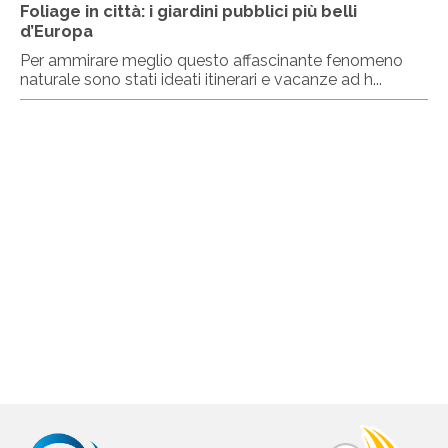
Foliage in città: i giardini pubblici più belli
d’Europa
Per ammirare meglio questo affascinante fenomeno
naturale sono stati ideati itinerari e vacanze ad h...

YOUR ASSIGNMENT: Skipping any images, write out all the data exactly.

RESPONSE:
Foliage in città: i giardini pubblici più belli
d’Europa
Per ammirare meglio questo affascinante fenomeno
naturale sono stati ideati itinerari e vacanze ad h...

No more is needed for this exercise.